After delivery, the abdominal muscles are always loose and soft. The abdomen looks and feels like gelatin, which can be quite a shock. It is important to check the linea alba between the rectus muscles for separation, called diastasis. The opening between the muscles may be slight or so large that the uterus or abdominal contents can be felt bulging through the opening.
Since there must be a good balance between back and abdominal muscles, a large diastasis will eventually cause backaches [and possibly radiating leg pain] jut from moving through the normal day’s activities of caring for an infant or managing a full-time job at or away from home. If no corrective attempts are made to close the opening, reestablishing muscle balance and strength, there will be little support for a subsequent pregnancy.
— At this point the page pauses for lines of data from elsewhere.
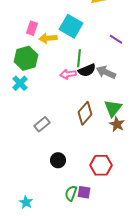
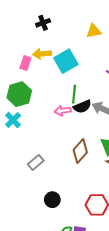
cyan square: (71, 26) -> (66, 61), turned 30
yellow arrow: (48, 38) -> (42, 54), moved

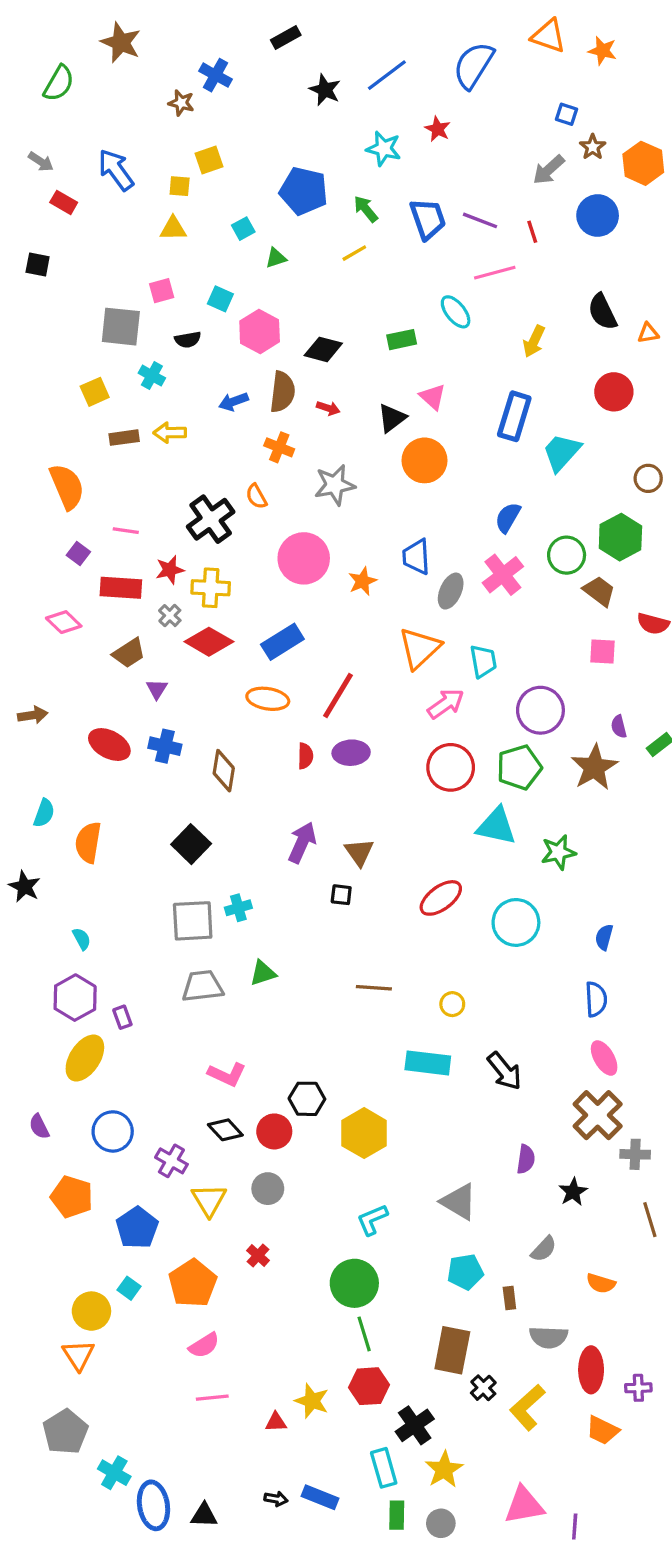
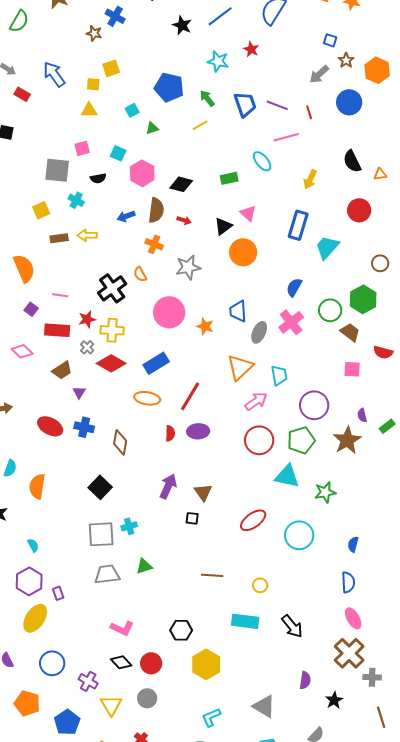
orange star: (362, 581) -> (205, 326), turned -30
black hexagon: (307, 1099) -> (181, 630), moved

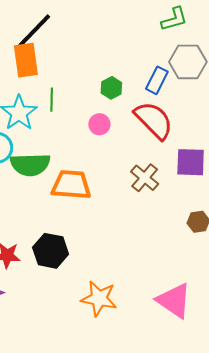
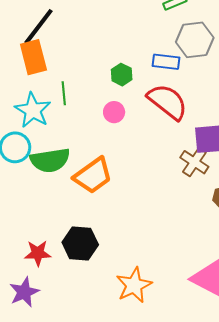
blue rectangle: (157, 80) -> (166, 62), turned 76
brown cross: (145, 178) -> (194, 162), moved
orange trapezoid: (71, 185) -> (93, 176), turned 147
orange star: (99, 298) -> (134, 285), turned -30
Posture will be poor and many aches and pains will develop, all from lack of abdominal strength.
Check for diastasis on the third or fourth day after delivery. Until this time the area will feel too slack for you to get an indication of the state of the abdominals. Also, you will have had a few days worth of abdominal exercises to help improve your strength.
To check:
Lie on your back, with your bent. Place the fingers of one hand on your abdomen covering your navel [your fingers should point toward your pubic bone]. Apply firm pressure…
Inhale deeply. Then exhale slowly and at the same time lift your head and neck slowly. As you lift, you’ll feel each of the rectus muscles tighten and pull toward the center [toward your fingers].
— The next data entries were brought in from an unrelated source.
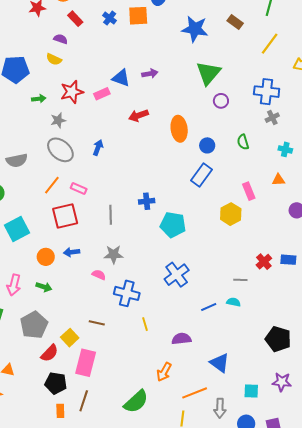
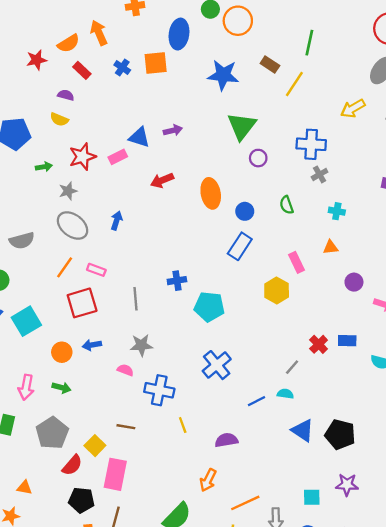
yellow line: (270, 44) -> (294, 84), moved
gray line: (240, 280) -> (292, 367), turned -48
blue triangle: (220, 363) -> (303, 431), moved

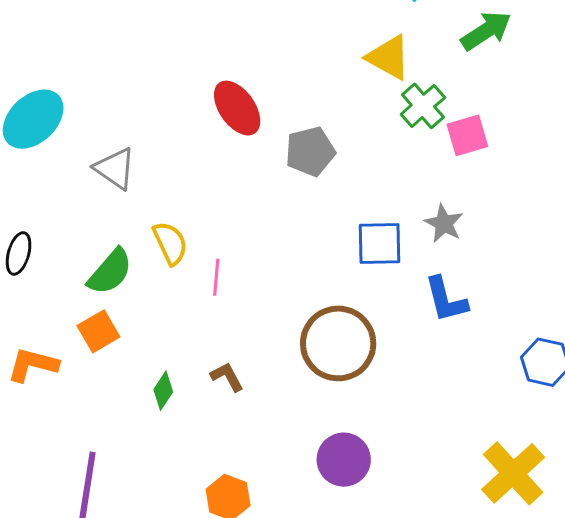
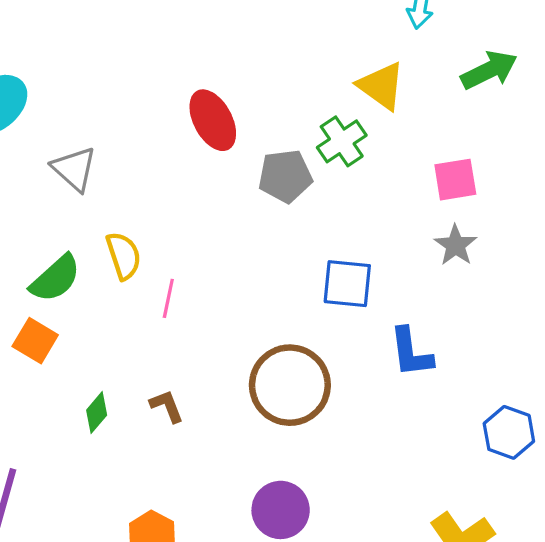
green cross: (423, 106) -> (342, 141), moved
gray star: (444, 223) -> (456, 245), moved
orange square: (98, 331) -> (35, 341), turned -36

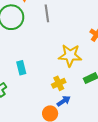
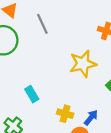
yellow cross: (59, 83) -> (65, 114), moved, turned -32

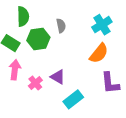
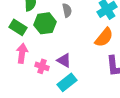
pink cross: (35, 83) -> (42, 66), turned -32
cyan rectangle: (73, 99) -> (67, 82), moved

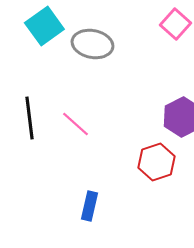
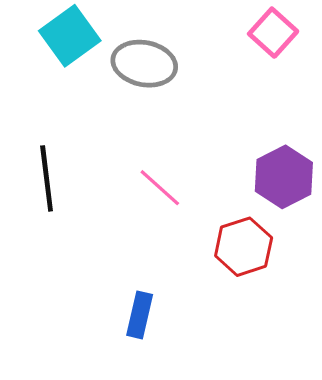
pink line: (75, 124) -> (160, 188), moved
Check to see how many fingers will fit in the gap. One or two finger widths are normal and to be expected, this will gradually decrease with exercise. Three or four finger widths will require special attention from you to repair and rebalance the muscles.
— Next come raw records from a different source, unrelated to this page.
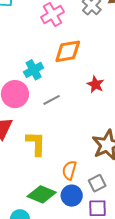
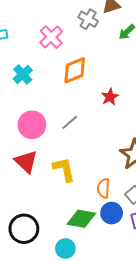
cyan cross: (34, 70) -> (23, 74), moved
red star: (95, 84) -> (110, 97), turned 30

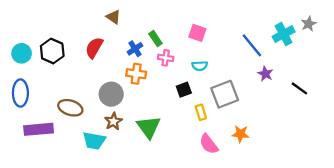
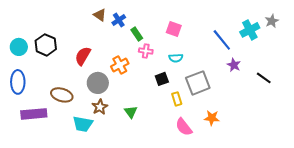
red semicircle: (94, 48) -> (83, 56), moved
blue cross: (135, 49) -> (119, 20), moved
orange cross: (136, 74) -> (120, 65), turned -36
green triangle: (149, 127) -> (131, 112), size x0.6

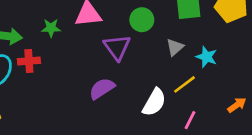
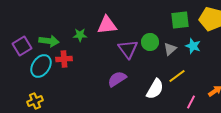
green circle: (142, 20) -> (150, 42), moved
cyan star: (207, 57) -> (193, 46), moved
pink line: (190, 120) -> (191, 102), moved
Don’t hesitate to ask for help from a nurse [preferably a registered nurse] or your physician if you have difficulty checking your abdominals.
The following special exercise is very effective for closing a large diastasis. Raising just the head in this exercise ensures that only the rectus muscle will be activated. As they become stronger you will be able to lift your shoulders, thus working the other abdominal muscles, also, it is important to strengthen the rectus muscles first, thus ensuring their stabilization and alignment as the other muscles come into play.
Repeat this special exercise often, at least fifty times a day. To speed progress, do ten each hour you are awake. Remember to use slow, controlled movements, resting whenever you feel the need. The gap should be back to the normal half an inch within a week or so. If you do fewer repetitions than those recommended above, closing the gap will take longer.
Because the other abdominal muscles are attached to the rectus muscles and because the abdominals in general are week and out of balance, avoid the following exercises, which will serve only to increase the diastasis: [1] those rotating the trunk of the body. [”Waist twists”], [2] those twisting the hips, and, [3] those that cause the trunk to bend to the side [”waist or side stretches”].
If you breathe out while raising your head and shoulders, the intra-abdominal pressure will not be increased [as it would be if you held your breath.] Increased intra-abdominal pressure would just increase the diastasis which would defeat the whole purpose of the exercise and just add time to the muscle rehabilitation.
Do not let the abdominal muscles bulge. Tighten your abdomen at any time you strain.